(Saved entries)

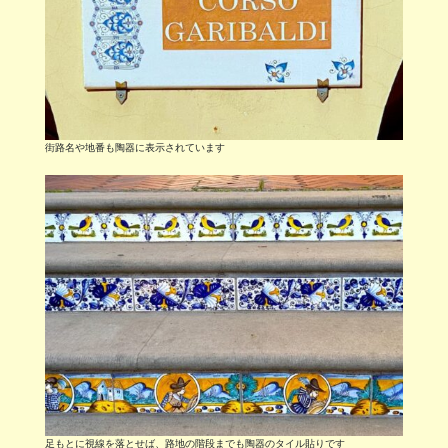
街路名や地番も陶器に表示されています
足もとに視線を落とせば、路地の階段までも陶器のタイル貼りです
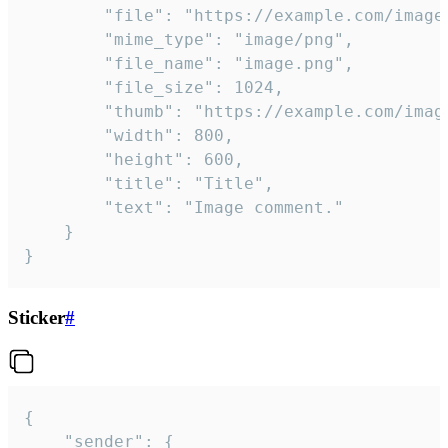
		"file": "https://example.com/image.png",

		"mime_type": "image/png",

		"file_name": "image.png",

		"file_size": 1024,

		"thumb": "https://example.com/image_thumb.png",

		"width": 800,

		"height": 600,

		"title": "Title",

		"text": "Image comment."

	}

}
Sticker
#
{

	"sender": {
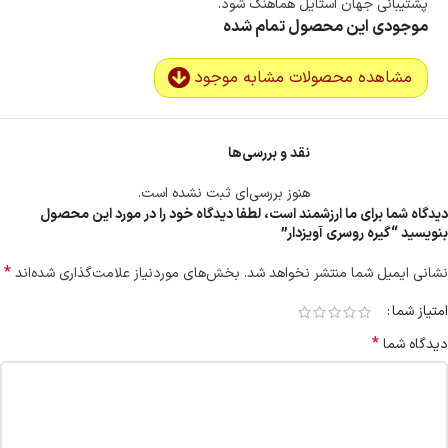
پشتیبانی جهان استایل هماهنگ شود.
موجودی این محصول تمام شده
مشاهده محصولات مشابه موجود
نقد و بررسی‌ها
هنوز بررسی‌ای ثبت نشده است.
دیدگاه شما برای ما ارزشمند است، لطفا دیدگاه خود را در مورد این محصول
بنویسید “گیره روسری آویزدار”
*
نشانی ایمیل شما منتشر نخواهد شد.
بخش‌های موردنیاز علامت‌گذاری شده‌اند
امتیاز شما
*
دیدگاه شما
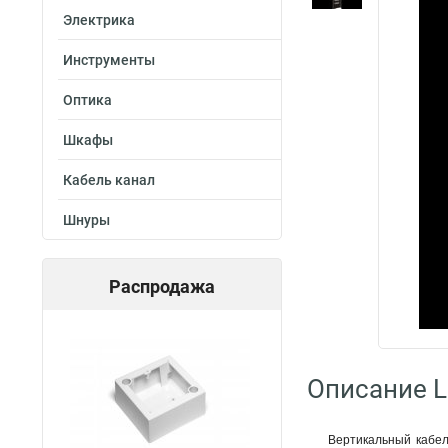
Электрика
Инструменты
Оптика
Шкафы
Кабель канал
Шнуры
Распродажа
Описание L
Вертикальный кабел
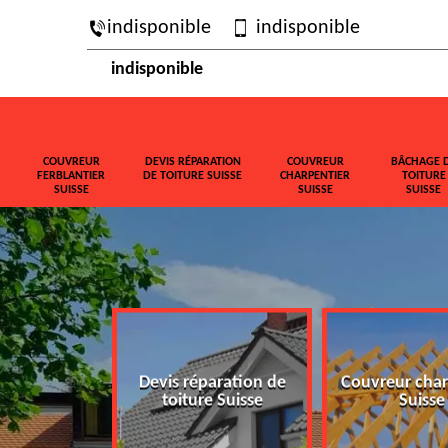
indisponible
indisponible
indisponible
COUVREUR
DEVIS RÉPARATION
COUVREUR
BÂCHAGE 
FERBLANTIER
DE TOITURE SUISSE
CHARPENTIER
TOITURE
SUISSE
SUISSE
SUISSE
ferblantier
Devis réparation de
Couvreur char
isse
toiture Suisse
Suisse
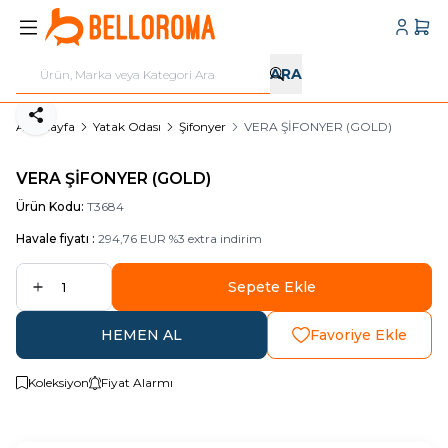
Hesabı
Sepe
ARA
Paylaş
Ana Sayfa
Yatak Odası
Şifonyer
VERA ŞİFONYER (GOLD)
VERA ŞİFONYER (GOLD)
Ürün Kodu:
T3684
Havale fiyatı :
294,76
EUR
%
3
extra indirim
Sepete Ekle
HEMEN AL
Favoriye Ekle
Koleksiyon
Fiyat Alarmı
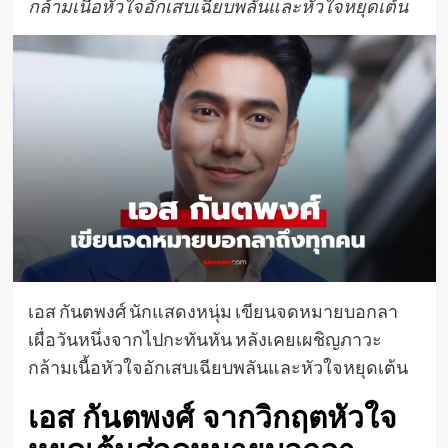
กล้ามเนื้อหัวใจอักเสบเฉียบพลันและหัวใจหยุดเต้น
เอส กันตพงศ์ นักแสดงหนุ่ม เขียนจดหมายบอกลา
เผื่อวันหนึ่งจากไปกะทันหัน หลังเคยเผชิญภาวะ
กล้ามเนื้อหัวใจอักเสบเฉียบพลันและหัวใจหยุดเต้น
เอส กันตพงศ์ จากวิกฤตหัวใจ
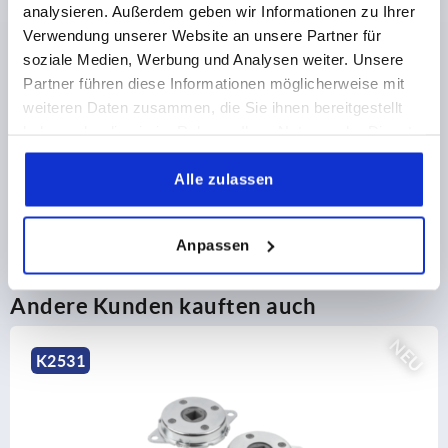
analysieren. Außerdem geben wir Informationen zu Ihrer
Verwendung unserer Website an unsere Partner für
PRODUKTDETAILS
soziale Medien, Werbung und Analysen weiter. Unsere
Partner führen diese Informationen möglicherweise mit
CAD
weiteren Daten zusammen, die Sie ihnen bereitgestellt
haben oder die sie im Rahmen Ihrer Nutzung der Dienste
gesammelt haben.
DOWNLOADS
Alle zulassen
Anpassen
Andere Kunden kauften auch
NEU
K2527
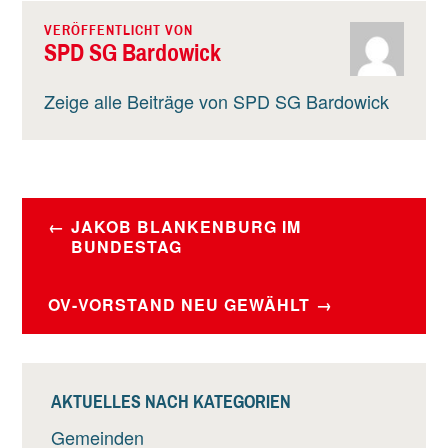
VERÖFFENTLICHT VON
SPD SG Bardowick
Zeige alle Beiträge von SPD SG Bardowick
BEITRAGSNAVIGATION
JAKOB BLANKENBURG IM
BUNDESTAG
OV-VORSTAND NEU GEWÄHLT
AKTUELLES NACH KATEGORIEN
Gemeinden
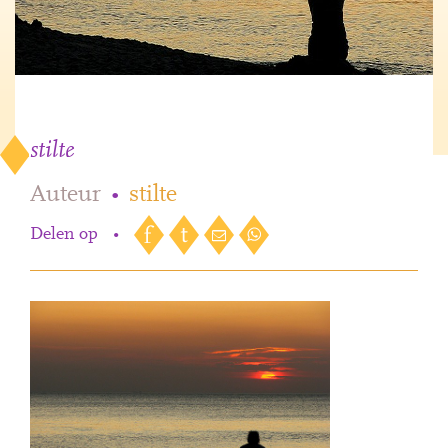
stilte
Auteur
•
stilte
Delen op
•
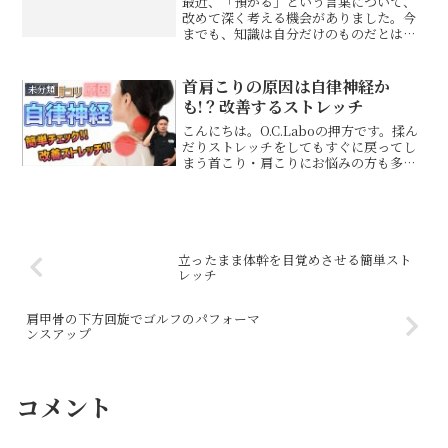
最近、「預かる」という言葉について、
改めて深く考える機会がありました。今
までも、知識は自分だけのものだとは思
っていませんでした。治療の知識も、身
体の見方も、技術も、すべて先人たちが
積み重ねてきてくれたものです。よく
首肩こりの原因は自律神経か
未分類
「巨人の肩の上に立つ」とい...
も!？改善するストレッチ
こんにちは。O.C.Laboの押方です。揉ん
だりストレッチをしてもすぐに戻ってし
まう首こり・肩こりにお悩みの方も多い
のではないでしょうか？今回は、なかな
か改善しないガチガチの首こり・肩こり
の本当の原因と、それを解消するための
簡単ストレッチに...
立ったまま体幹を目覚めさせる簡単スト
レッチ
肩甲骨の下方回旋でゴルフのパフォーマ
ンスアップ
コメント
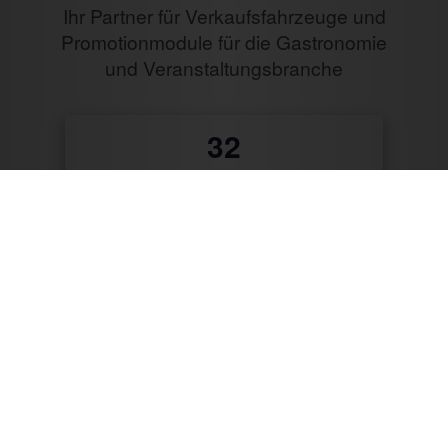
Ihr Partner für Verkaufsfahrzeuge und
Promotionmodule für die Gastronomie
und Veranstaltungsbranche
0
Jahre Erfahrung
10487
Verkaufte Fahrzeuge
9796
Zufriedene Kunden
57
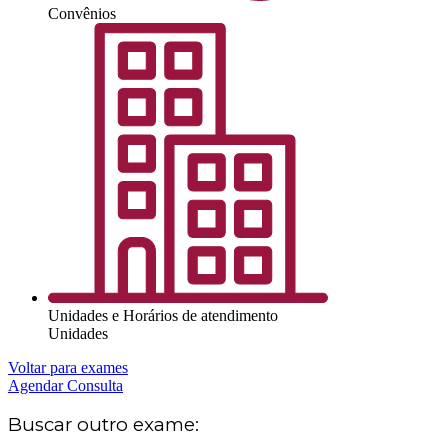
Convênios
Unidades e Horários de atendimento
Unidades
Voltar para exames
Agendar Consulta
Buscar outro exame:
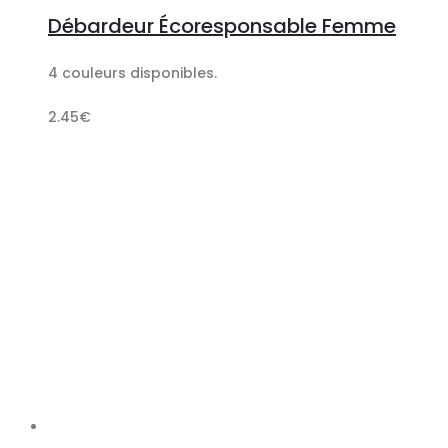
au
Débardeur Écoresponsable Femme
panier
4 couleurs disponibles.
2.45
€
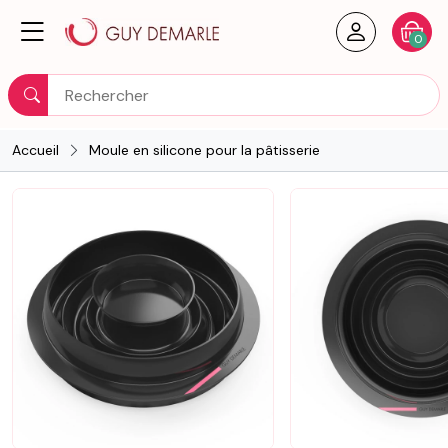
Créer un
Votre
0
Rechercher
Accueil
Moule en silicone pour la pâtisserie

### What you are asked to do
Which lines of the data contain "https"? Copy them all.

### Response to the task
		"file": "https://example.com/image.png",
		"thumb": "https://example.com/image_thumb.png",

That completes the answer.